SVH II gegen Kinderbeuren
09.04.2007 SV Hetzerath II – SV Kinderbeuren 1 : 1 (0:1)
Enorme Leistungsschwankungen am Osterwochenende
Eine schwache erste Halbzeit samstags gegen Lüxem folgte anschließend ein imposanter zweiter Durchgang mit vier Toren. Im Nachholspiel gegen die in dieser Saison stark enttäuschenden Gäste aus Kinderbeuren, die noch vor Beginn der Spielzeit mit zu den Aufstiegsfavoriten gezählt wurden, konnte man in den ersten 20 Minuten spielerisch da anknüpfen wo man am Samstag aufgehört hat. Spielerisch klar überlegen, erarbeitete man sich mehrere Möglichkeiten, die jedoch nicht genutzt wurden konnten. So scheiterte Hansi Kiemes mit einem 20-Meter-Knaller am Pfosten, Andreas Müller nach einer tollen Kombination am guten gegnerischen Keeper und Michael Winnebeck mit einem Kopfball nach Ecke von Guido Haas. Eine einzige Torchance reichte den Gästen, um mit 0:1 in Führung zu gehen. Einen Traumpass über 40 Meter von Tosten Neidhöfer verwertete der Kinderbeurener Stürmer zum 1:0. Direkt darauf musste der SVH zum ersten Mal wechseln. Jan Ritsche schied mit einer Leistenzerrung verletzt aus und machte Marco Höfig Platz, der in der Folge noch zu den besten Akteuren auf Seiten der Hausherren zählte. Wieder ging man mit einer 0:1-Rückstand in die Kabinen, bei einer Chancenstatistik von etwa 9:1.

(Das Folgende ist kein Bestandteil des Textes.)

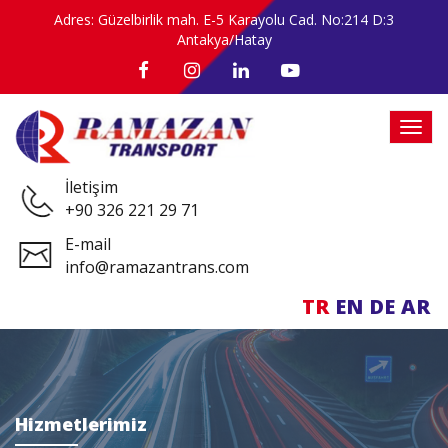
Adres: Güzelbirlik mah. E-5 Karayolu Cad. No:214 D:3
Antakya/Hatay
İletişim
+90 326 221 29 71
E-mail
info@ramazantrans.com
TR
EN
DE
AR
Hizmetlerimiz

Diesmal jedoch konnte man in der zweiten Hälfte nicht das Gleiche schaffen wie zwei Tage zuvor und aus dem Rückstand einen Sieg machen. Nein, diesmal zeigte man in den zweiten 45 Minuten die schlechteste Leistung seit langem. Statt die spielerische Überlegenheit auszunutzen und mit gepflegtem Passspiel nach vorne zu kombinieren, beschränkte man sich auf lange Bälle, ohne jedoch daraus Nutzen ziehen zu können. Statt sich gegenseitig anzufeuern, wurde mehr miteinander gemeckert und sich gegenseitig angeschrien. Das Spiel passte sich dem Verhalten der Elf auf dem Platz an, ein Stockfehler folgte dem anderen, Fehlpässe waren an der Tagesordnung. Wer die Mannschaft samstags in der zweiten Halbzeit sah und mit der (fast) gleichen Truppe heute verglich, muss sichtlich irritiert gewesen sein. Trotzdem lag der dennoch verdiente Ausgleich ständig in der Luft. Ralph Willems scheiterte mit einem Gewaltschuss an der Latte, Fabian Reuland verfehlte nach einer Ecke per Kopf nur knapp das Tor und ansonsten machte der Torwart der Gäste weitere Chance zunichte. In der 87. Minute gelang der Reserve aber dann doch noch das 1:1. Eine schöne Vorarbeit von Joachim Hoffmann, der den Ball über die Abwehrkette der Kinderbeurener lupfte, nahm Michael Winnebeck dankend an und schob am Tormann vorbei in die lange Ecke. Die wütenden Proteste des Gegners wegen einer nicht geahndeten Abseitsstellung änderten nichts am Ausgleichstreffer und so endete das Spiel mit 1:1.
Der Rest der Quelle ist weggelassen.